In jeder Sekunde treffen unzählige Partikel der kosmischen Strahlung die Erde. Bei den Teilchen handelt es sich meist um hochenergetische Protonen, deren energiereichste Exemplare von außerhalb des Sonnensystems stammen. Jetzt haben gleich zwei Teams übereinstimmend die Objekte entlarvt, die wie eine Art kosmischer Teilchenbeschleuniger wirken: die Überreste von Supernova-Explosionen.

SN 1006

Der Supernova-Überrest SN 1006 in verschiedenen Wellenlängen: Radiowellen (rot), Röntgen (blau) und sichtbares Licht (gelb). Der untersuchte Bereich befindet sich in der Stoßfront oben rechts.
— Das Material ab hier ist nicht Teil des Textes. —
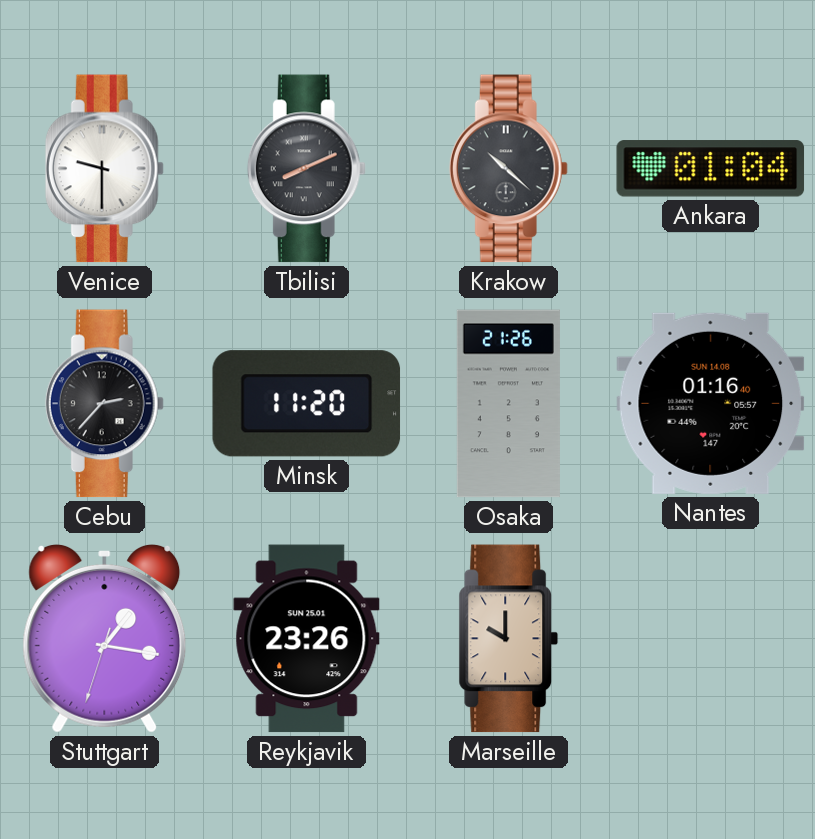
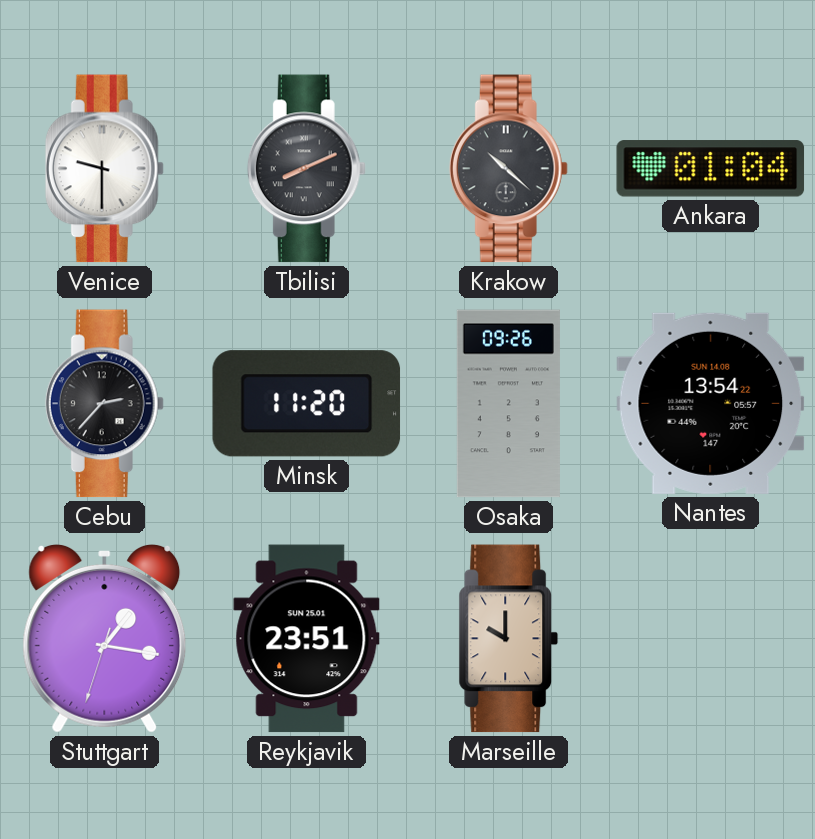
Osaka: 21:26 -> 09:26
Nantes: 01:16 -> 13:54
Reykjavik: 23:26 -> 23:51
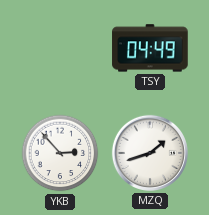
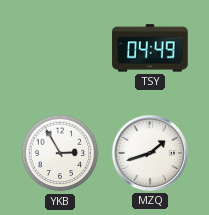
YKB: 2:53 -> 2:55
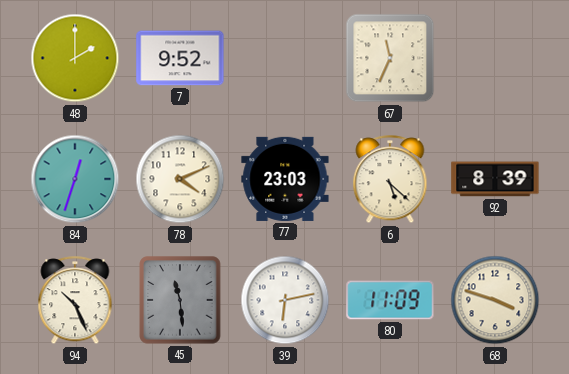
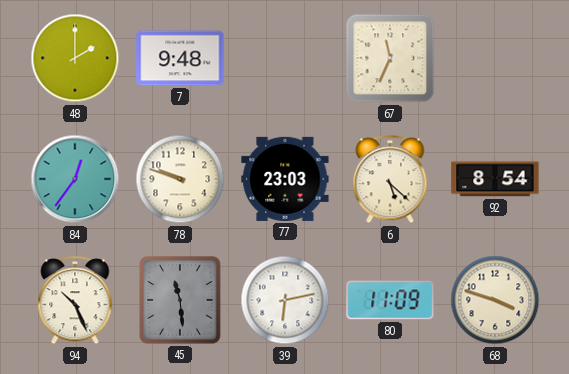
7: 9:52 -> 9:48
84: 12:33 -> 12:36
78: 4:11 -> 9:48
92: 8:39 -> 8:54
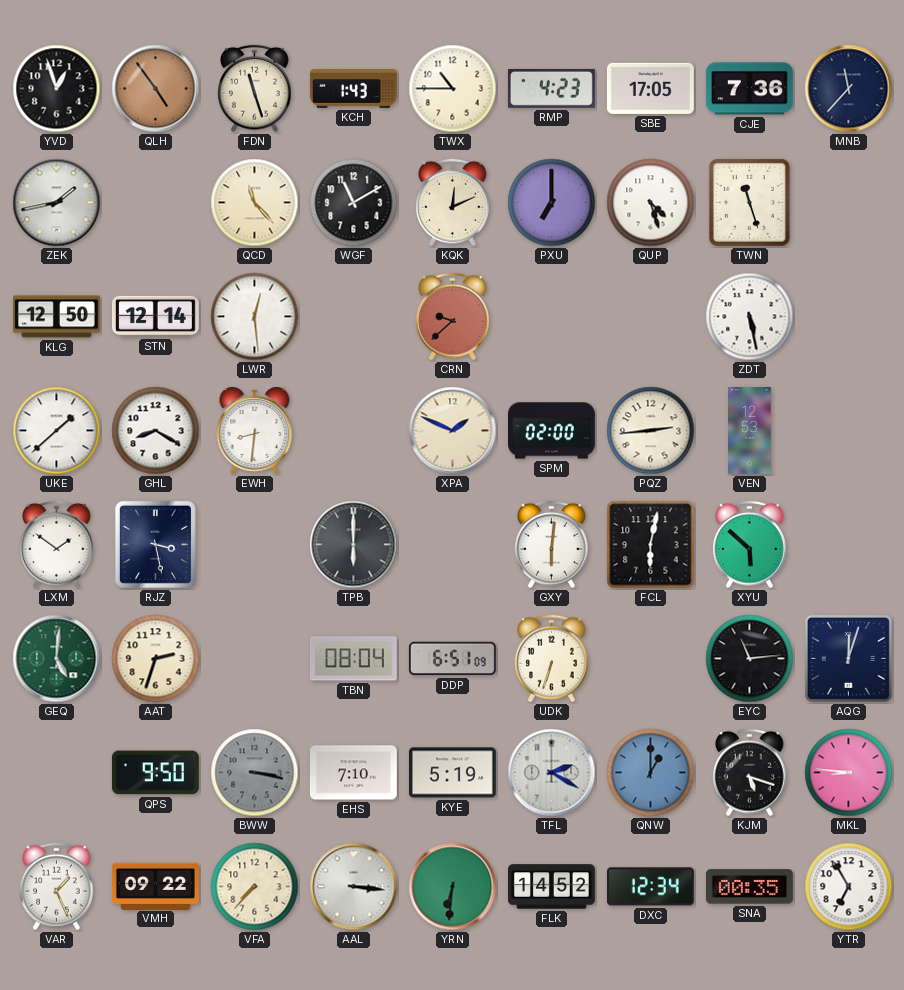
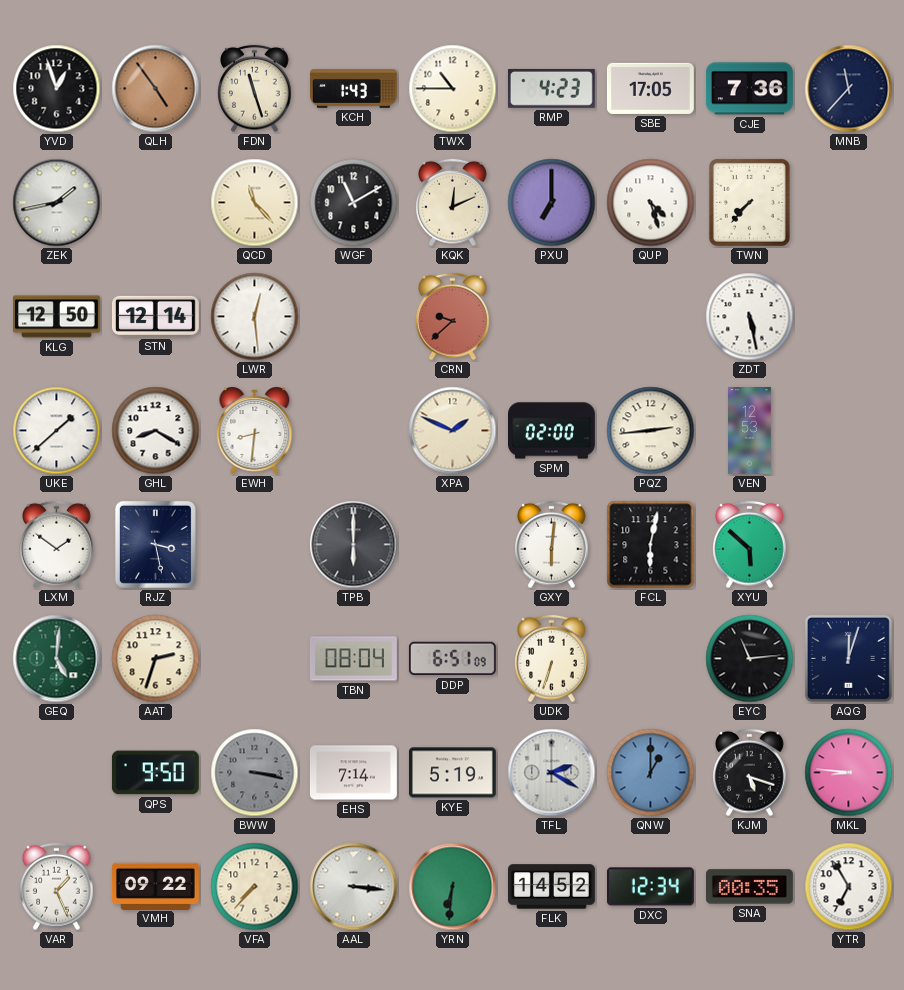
TWN: 11:27 -> 7:37
EHS: 7:10 -> 7:14
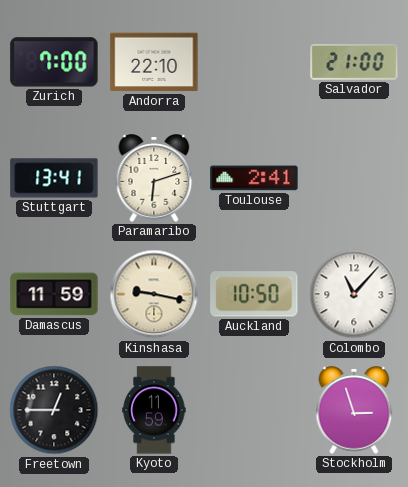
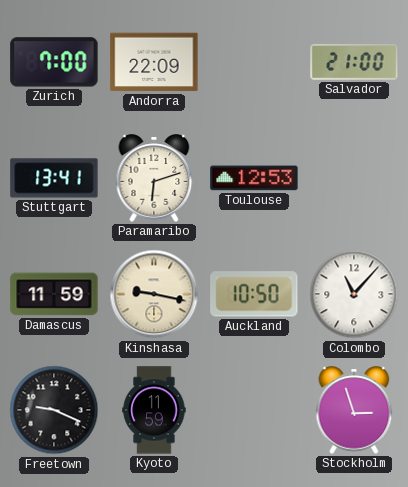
Andorra: 22:10 -> 22:09
Toulouse: 2:41 -> 12:53
Freetown: 12:45 -> 9:19
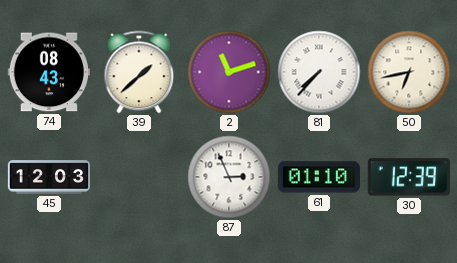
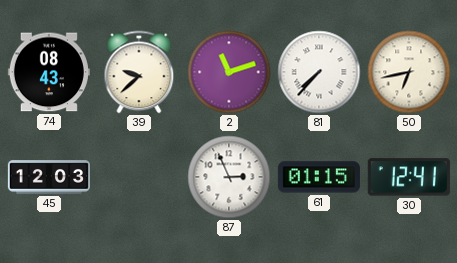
39: 1:38 -> 9:38
61: 01:10 -> 01:15
30: 12:39 -> 12:41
Bild:  NRAO / AUI / NSF / GBT / VLA / Dyer, Maddalena & Cornwell (Radio);  NASA / CXC / Rutgers / G. Cassam-Chenaï, J. Hughes et al. (Röntgen); NOAO / AURA / NSF /CTIO / Middlebury College / F. Winkler und Digitized Sky Survey (sichtbares Licht) [Großansicht]

Fast genau hundert Jahre ist es her, dass Victor Hess die vorwiegend aus Protonen bestehende kosmische Teilchenstrahlung entdeckte, die aus den Tiefen des Weltraums auf die Erde trifft. Die energiereichsten Teilchen dabei stammen von außerhalb unseres Sonnensystems und als ein Ursprungsort wurden schon seit längerem die Überreste von Supernova-Explosionen vermutet.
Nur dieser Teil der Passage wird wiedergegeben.